• DESCRIPTION OF THE TASK
Print the entries below again exactly as they stand, but skip any picture.

• RECORDS TO PROCESS
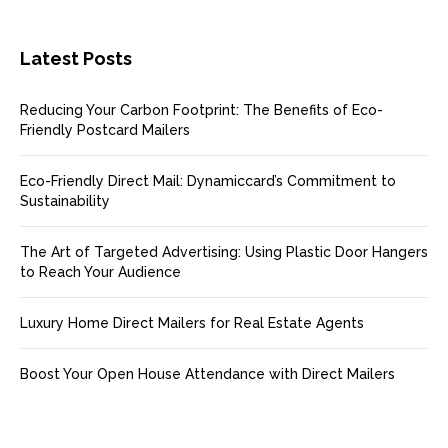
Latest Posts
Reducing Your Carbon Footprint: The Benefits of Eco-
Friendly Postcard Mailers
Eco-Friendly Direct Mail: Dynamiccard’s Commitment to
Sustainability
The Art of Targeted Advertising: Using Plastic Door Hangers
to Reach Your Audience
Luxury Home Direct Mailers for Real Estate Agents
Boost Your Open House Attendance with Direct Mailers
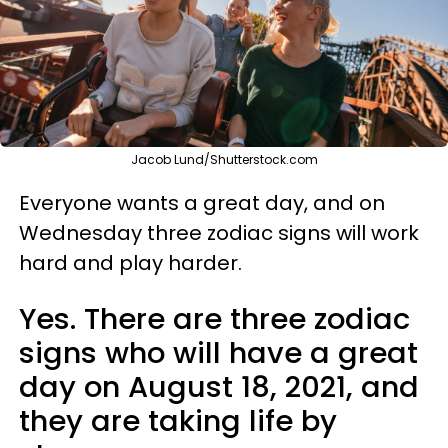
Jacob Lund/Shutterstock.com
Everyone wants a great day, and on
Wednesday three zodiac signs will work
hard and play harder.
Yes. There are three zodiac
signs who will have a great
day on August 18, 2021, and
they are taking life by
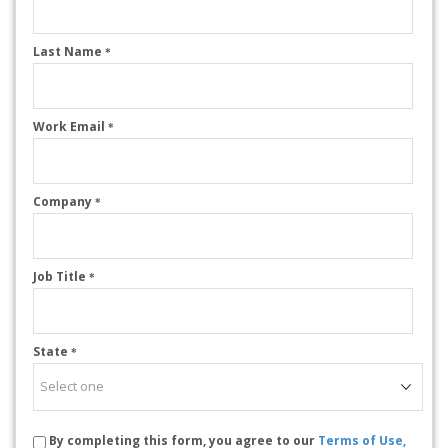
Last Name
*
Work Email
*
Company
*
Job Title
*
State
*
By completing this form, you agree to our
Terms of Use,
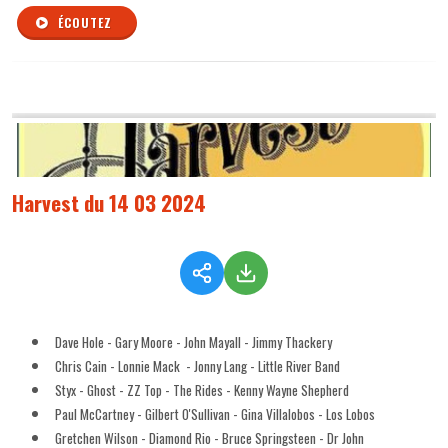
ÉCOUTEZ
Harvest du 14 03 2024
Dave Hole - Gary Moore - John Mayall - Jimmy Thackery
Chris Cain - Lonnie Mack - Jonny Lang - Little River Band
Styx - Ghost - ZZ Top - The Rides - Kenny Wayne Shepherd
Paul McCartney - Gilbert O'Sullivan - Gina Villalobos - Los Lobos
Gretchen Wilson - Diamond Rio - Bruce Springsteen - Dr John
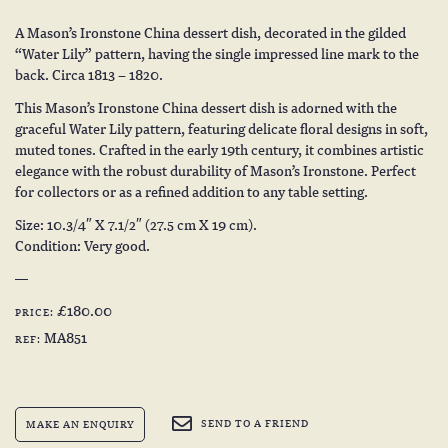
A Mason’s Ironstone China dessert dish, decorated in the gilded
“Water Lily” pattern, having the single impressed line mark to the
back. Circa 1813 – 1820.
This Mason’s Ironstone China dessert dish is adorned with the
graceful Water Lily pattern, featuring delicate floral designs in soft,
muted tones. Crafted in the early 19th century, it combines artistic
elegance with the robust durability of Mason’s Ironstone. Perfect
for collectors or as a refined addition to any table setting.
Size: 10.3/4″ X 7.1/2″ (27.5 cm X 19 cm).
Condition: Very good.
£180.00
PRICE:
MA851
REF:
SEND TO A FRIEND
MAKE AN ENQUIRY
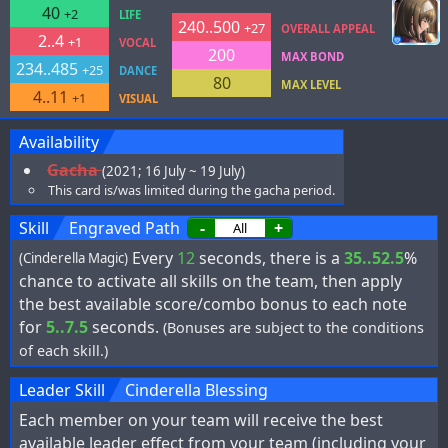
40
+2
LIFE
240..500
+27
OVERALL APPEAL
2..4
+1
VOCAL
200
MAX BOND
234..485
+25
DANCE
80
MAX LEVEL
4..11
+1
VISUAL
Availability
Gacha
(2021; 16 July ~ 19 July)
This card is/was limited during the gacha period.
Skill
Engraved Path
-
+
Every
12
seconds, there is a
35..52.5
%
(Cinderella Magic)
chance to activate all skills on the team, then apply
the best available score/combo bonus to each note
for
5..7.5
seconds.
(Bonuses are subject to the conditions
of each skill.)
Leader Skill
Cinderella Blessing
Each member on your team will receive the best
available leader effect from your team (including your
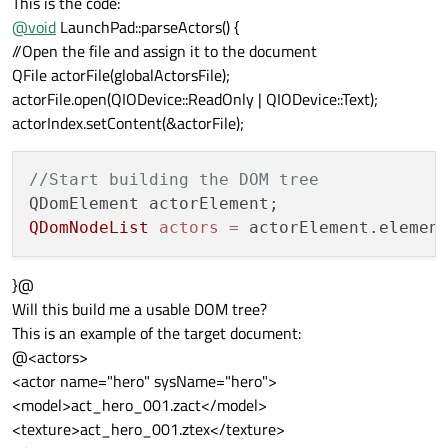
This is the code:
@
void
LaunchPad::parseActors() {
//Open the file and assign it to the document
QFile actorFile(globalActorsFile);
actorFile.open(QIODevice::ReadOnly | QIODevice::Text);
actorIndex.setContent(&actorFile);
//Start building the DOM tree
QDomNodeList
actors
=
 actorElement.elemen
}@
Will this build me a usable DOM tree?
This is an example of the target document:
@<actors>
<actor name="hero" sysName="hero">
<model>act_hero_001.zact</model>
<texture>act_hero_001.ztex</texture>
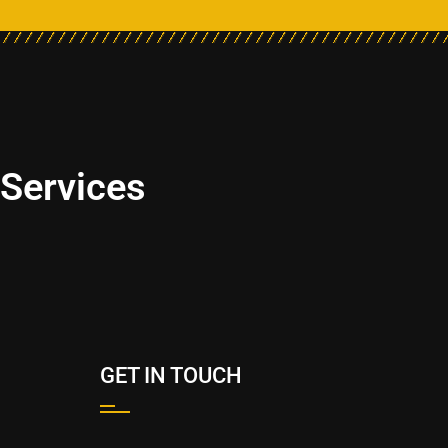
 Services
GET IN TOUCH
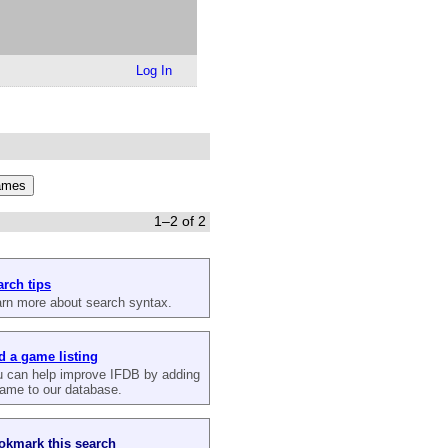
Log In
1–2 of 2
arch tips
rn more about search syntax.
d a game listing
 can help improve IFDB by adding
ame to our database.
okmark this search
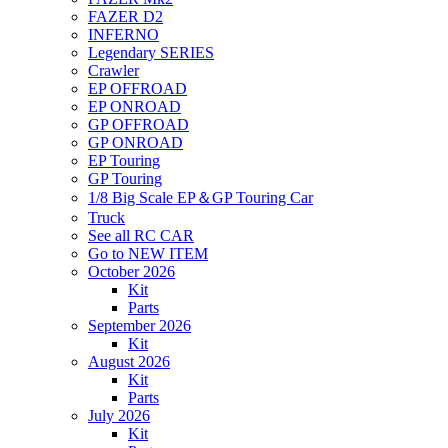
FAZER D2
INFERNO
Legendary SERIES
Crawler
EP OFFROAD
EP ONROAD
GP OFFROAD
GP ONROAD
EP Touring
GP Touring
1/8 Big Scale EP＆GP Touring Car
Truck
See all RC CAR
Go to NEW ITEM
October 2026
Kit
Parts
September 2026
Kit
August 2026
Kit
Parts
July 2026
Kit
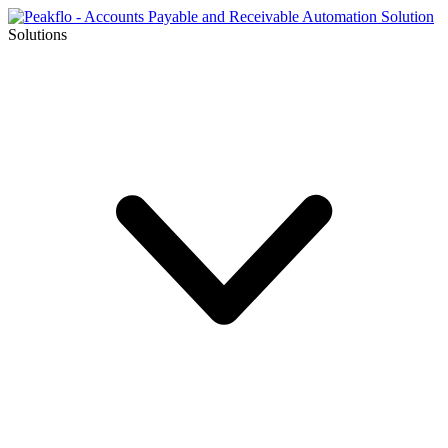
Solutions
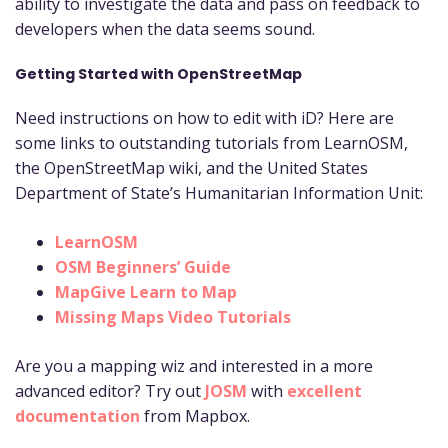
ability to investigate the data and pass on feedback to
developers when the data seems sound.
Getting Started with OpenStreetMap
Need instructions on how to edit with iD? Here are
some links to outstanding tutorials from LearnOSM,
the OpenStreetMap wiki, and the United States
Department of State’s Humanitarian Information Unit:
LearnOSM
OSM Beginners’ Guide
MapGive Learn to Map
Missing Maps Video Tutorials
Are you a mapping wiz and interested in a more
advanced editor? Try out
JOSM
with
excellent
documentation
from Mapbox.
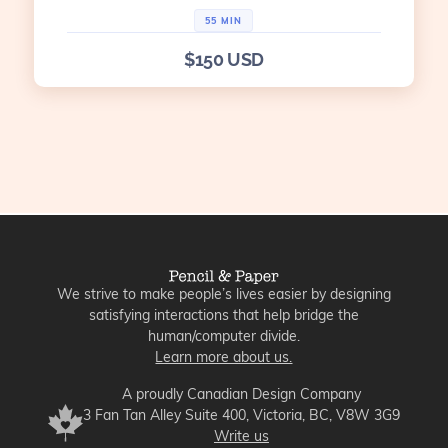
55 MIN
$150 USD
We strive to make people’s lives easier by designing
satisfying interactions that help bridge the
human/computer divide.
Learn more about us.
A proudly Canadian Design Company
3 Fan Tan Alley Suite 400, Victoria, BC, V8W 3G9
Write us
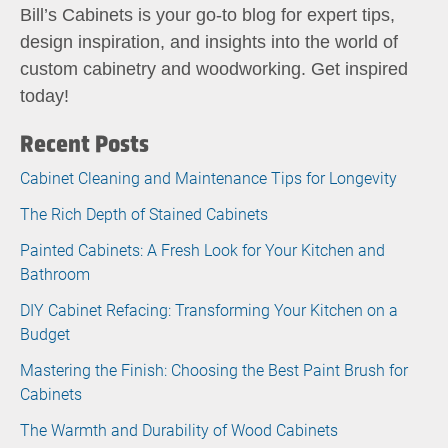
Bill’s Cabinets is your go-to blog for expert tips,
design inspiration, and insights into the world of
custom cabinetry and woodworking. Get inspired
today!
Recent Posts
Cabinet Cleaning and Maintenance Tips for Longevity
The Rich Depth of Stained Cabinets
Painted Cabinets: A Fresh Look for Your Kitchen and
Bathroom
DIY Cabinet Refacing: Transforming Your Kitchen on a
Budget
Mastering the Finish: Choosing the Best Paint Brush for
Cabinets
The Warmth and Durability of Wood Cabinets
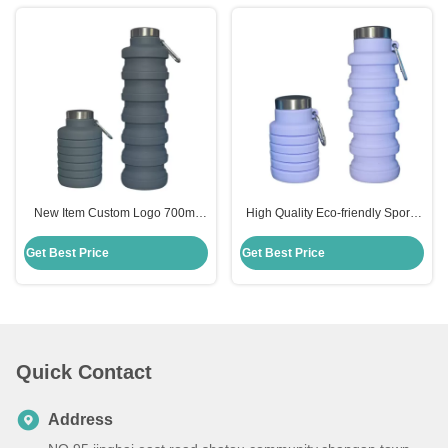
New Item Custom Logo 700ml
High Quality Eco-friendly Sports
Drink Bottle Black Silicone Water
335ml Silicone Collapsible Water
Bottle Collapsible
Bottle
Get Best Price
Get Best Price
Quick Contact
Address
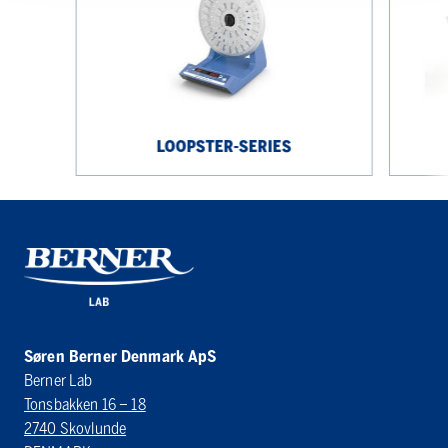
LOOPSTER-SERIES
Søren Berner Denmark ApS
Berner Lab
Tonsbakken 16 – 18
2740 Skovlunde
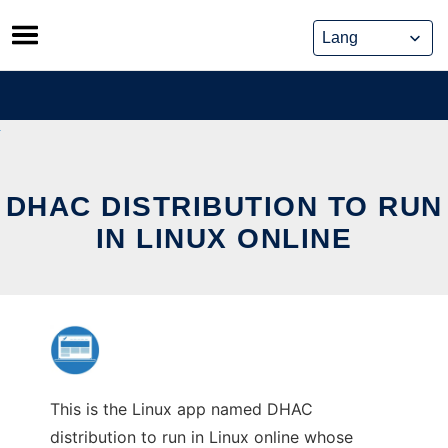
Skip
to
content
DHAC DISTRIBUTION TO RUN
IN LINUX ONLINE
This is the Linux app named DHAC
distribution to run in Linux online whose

• WRITTEN ANSWER
Latest Posts
Reducing Your Carbon Footprint: The Benefits of Eco-
Friendly Postcard Mailers
Eco-Friendly Direct Mail: Dynamiccard’s Commitment to
Sustainability
The Art of Targeted Advertising: Using Plastic Door Hangers
to Reach Your Audience
Luxury Home Direct Mailers for Real Estate Agents
Boost Your Open House Attendance with Direct Mailers
Jacob Lund/Shutterstock.com
Everyone wants a great day, and on
Wednesday three zodiac signs will work
hard and play harder.
Yes. There are three zodiac
signs who will have a great
day on August 18, 2021, and
they are taking life by
Last Name
*
Work Email
*
Company
*
Job Title
*
State
*
By completing this form, you agree to our
Terms of Use,
ÉCOUTEZ
Harvest du 14 03 2024
Dave Hole - Gary Moore - John Mayall - Jimmy Thackery
Chris Cain - Lonnie Mack - Jonny Lang - Little River Band
Styx - Ghost - ZZ Top - The Rides - Kenny Wayne Shepherd
Paul McCartney - Gilbert O'Sullivan - Gina Villalobos - Los Lobos
Gretchen Wilson - Diamond Rio - Bruce Springsteen - Dr John
A Mason’s Ironstone China dessert dish, decorated in the gilded
“Water Lily” pattern, having the single impressed line mark to the
back. Circa 1813 – 1820.
This Mason’s Ironstone China dessert dish is adorned with the
graceful Water Lily pattern, featuring delicate floral designs in soft,
muted tones. Crafted in the early 19th century, it combines artistic
elegance with the robust durability of Mason’s Ironstone. Perfect
for collectors or as a refined addition to any table setting.
Size: 10.3/4″ X 7.1/2″ (27.5 cm X 19 cm).
Condition: Very good.
£180.00
PRICE:
MA851
REF:
SEND TO A FRIEND
MAKE AN ENQUIRY
40
+2
LIFE
240..500
+27
OVERALL APPEAL
2..4
+1
VOCAL
200
MAX BOND
234..485
+25
DANCE
80
MAX LEVEL
4..11
+1
VISUAL
Availability
Gacha
(2021; 16 July ~ 19 July)
This card is/was limited during the gacha period.
Skill
Engraved Path
-
+
Every
12
seconds, there is a
35..52.5
%
(Cinderella Magic)
chance to activate all skills on the team, then apply
the best available score/combo bonus to each note
for
5..7.5
seconds.
(Bonuses are subject to the conditions
of each skill.)
Leader Skill
Cinderella Blessing
Each member on your team will receive the best
available leader effect from your team (including your
This is the code:
@
void
LaunchPad::parseActors() {
//Open the file and assign it to the document
QFile actorFile(globalActorsFile);
actorFile.open(QIODevice::ReadOnly | QIODevice::Text);
actorIndex.setContent(&actorFile);
//Start building the DOM tree
QDomNodeList
actors
=
 actorElement.elemen
}@
Will this build me a usable DOM tree?
This is an example of the target document:
@<actors>
<actor name="hero" sysName="hero">
<model>act_hero_001.zact</model>
<texture>act_hero_001.ztex</texture>
 Services
GET IN TOUCH
Log In
1–2 of 2
arch tips
rn more about search syntax.
d a game listing
 can help improve IFDB by adding
ame to our database.
okmark this search
FAZER D2
INFERNO
Legendary SERIES
Crawler
EP OFFROAD
EP ONROAD
GP OFFROAD
GP ONROAD
EP Touring
GP Touring
1/8 Big Scale EP＆GP Touring Car
Truck
See all RC CAR
Go to NEW ITEM
October 2026
Kit
Parts
September 2026
Kit
August 2026
Kit
Parts
July 2026
Kit
Solutions
ability to investigate the data and pass on feedback to
developers when the data seems sound.
Getting Started with OpenStreetMap
Need instructions on how to edit with iD? Here are
some links to outstanding tutorials from LearnOSM,
the OpenStreetMap wiki, and the United States
Department of State’s Humanitarian Information Unit:
LearnOSM
OSM Beginners’ Guide
MapGive Learn to Map
Missing Maps Video Tutorials
Are you a mapping wiz and interested in a more
advanced editor? Try out
JOSM
with
excellent
documentation
from Mapbox.
55 MIN
$150 USD
We strive to make people’s lives easier by designing
satisfying interactions that help bridge the
human/computer divide.
Learn more about us.
A proudly Canadian Design Company
3 Fan Tan Alley Suite 400, Victoria, BC, V8W 3G9
Write us
Bill’s Cabinets is your go-to blog for expert tips,
design inspiration, and insights into the world of
custom cabinetry and woodworking. Get inspired
today!
Recent Posts
Cabinet Cleaning and Maintenance Tips for Longevity
The Rich Depth of Stained Cabinets
Painted Cabinets: A Fresh Look for Your Kitchen and
Bathroom
DIY Cabinet Refacing: Transforming Your Kitchen on a
Budget
Mastering the Finish: Choosing the Best Paint Brush for
Cabinets
The Warmth and Durability of Wood Cabinets
New Item Custom Logo 700ml
High Quality Eco-friendly Sports
Drink Bottle Black Silicone Water
335ml Silicone Collapsible Water
Bottle Collapsible
Bottle
Get Best Price
Get Best Price
Quick Contact
Address
LOOPSTER-SERIES
Søren Berner Denmark ApS
Berner Lab
Tonsbakken 16 – 18
2740 Skovlunde
Skip
to
content
DHAC DISTRIBUTION TO RUN
IN LINUX ONLINE
This is the Linux app named DHAC
distribution to run in Linux online whose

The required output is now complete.